The R package gkwreg [@gkwreg] addresses this need. Built on the Template Model Builder (TMB) package [@Kristensen2016], it leverages automatic differentiation (AD) in C++ to efficiently compute gradients and Hessians, significantly enhancing speed, accuracy, and stability of MLE, especially when distribution parameters vary with covariates. gkwreg offers an intuitive interface aligned with standard R modeling conventions. Its integration with the multi-part formula syntax of the Formula package [@Zeileis2010] allows flexible specification of regression structures. Additionally, it provides comprehensive S3 methods (summary(), predict(), plot(), residuals()) and randomized quantile residuals [@Dunn1996] for model diagnostics, facilitating robust goodness-of-fit assessments.

Mathematics

The Probability Density Function (PDF) of the five-parameter Generalized Kumaraswamy (GKw) distribution is given by: $$f(y; \boldsymbol{\theta}) = \frac{\lambda\,\alpha\,\beta\,y^{\alpha-1}}{B(\gamma, \delta+1)}\,\bigl(1-y^\alpha\bigr)^{\beta-1}\,\bigl[1-\bigl(1-y^\alpha\bigr)^\beta\bigr]^{\gamma\lambda-1}\,\left{1-\bigl[1-\bigl(1-y^\alpha\bigr)^\beta\bigr]^\lambda\right}^\delta$$ where $\boldsymbol{\theta} = (\alpha, \beta, \gamma, \delta, \lambda)^\top$ is the vector of positive shape parameters and $B(\cdot, \cdot)$ is the beta function.

gkwreg implements a comprehensive distributional regression framework where all relevant distribution parameters can be modeled as functions of covariates through flexible link functions. For a response variable $y_i \in (0,1)$ following a GKw family distribution, each parameter $\theta_{ip} \in {\alpha_i, \beta_i, \gamma_i, \delta_i, \lambda_i}$ is related to a linear predictor via: $$g_p(\theta_{ip}) = \eta_{ip} = \mathbf{x}{ip}^\top \boldsymbol{\beta}_p$$ where $g_p(\cdot)$ is a suitable link function, $\mathbf{x}{ip}$ is the covariate vector for the $i$-th observation and $p$-th parameter, and $\boldsymbol{\beta}p$ is the corresponding coefficient vector. The package employs an extended formula syntax allowing users to specify parameter-specific linear predictors through the notation y ~ alpha_predictors | beta_predictors | gamma_predictors | delta_predictors | lambda_predictors. Multiple link functions are supported: for positive parameters ($\alpha, \beta, \gamma, \lambda$), options include logarithmic (default), square root, inverse, and identity links; for probability parameters ($\delta \in (0,1)$), logit (default), probit, complementary log-log, and Cauchy links are available. Additionally, link scaling functionality allows control over transformation intensity, enhancing numerical stability in challenging optimization scenarios. Maximum likelihood estimation maximizes the log-likelihood function: $$\ell(\boldsymbol{\Theta}; \mathbf{y}, \mathbf{X}) = \sum{i=1}^{n} \log f(y_i; \boldsymbol{\theta}_i(\boldsymbol{\Theta}))$$ where TMB computes exact gradients $\nabla \ell$ and Hessian matrix $\mathbf{H}$ via automatic differentiation, enabling fast and stable optimization through efficient algorithms such as nlminb (default) or alternative methods like BFGS, Nelder-Mead, and L-BFGS-B, all configurable through the gkw_control() function.
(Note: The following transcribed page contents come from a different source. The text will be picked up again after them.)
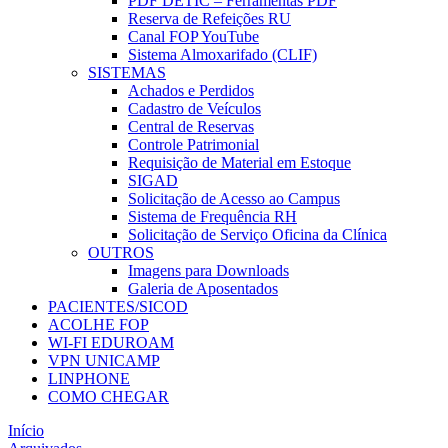
PDF DETIC – Ferramentas PDF
Reserva de Refeições RU
Canal FOP YouTube
Sistema Almoxarifado (CLIF)
SISTEMAS
Achados e Perdidos
Cadastro de Veículos
Central de Reservas
Controle Patrimonial
Requisição de Material em Estoque
SIGAD
Solicitação de Acesso ao Campus
Sistema de Frequência RH
Solicitação de Serviço Oficina da Clínica
OUTROS
Imagens para Downloads
Galeria de Aposentados
PACIENTES/SICOD
ACOLHE FOP
WI-FI EDUROAM
VPN UNICAMP
LINPHONE
COMO CHEGAR
Início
Model diagnostics in gkwreg are primarily based on randomized quantile residuals, defined as: $$r_i^Q = \Phi^{-1}\bigl(F(y_i; \hat{\boldsymbol{\theta}}_i)\bigr)$$ where $F(y_i; \hat{\boldsymbol{\theta}}_i)$ is the fitted CDF evaluated at observation $y_i$ with estimated parameters $\hat{\boldsymbol{\theta}}_i$, and $\Phi^{-1}(\cdot)$ is the quantile function of the standard normal distribution. If the model is correctly specified, these residuals should follow a standard normal distribution. The package provides six diagnostic plot types to assess model adequacy: residuals versus indices for detecting autocorrelation, Cook's distance for identifying influential observations, leverage versus fitted values for flagging high-leverage points, residuals versus linear predictors for checking linearity and heteroscedasticity, half-normal plots with simulated envelopes for distributional assessment, and predicted versus observed plots for overall goodness-of-fit evaluation. These diagnostics are accessible through a unified plot() method supporting both base R graphics and ggplot2 visualization systems.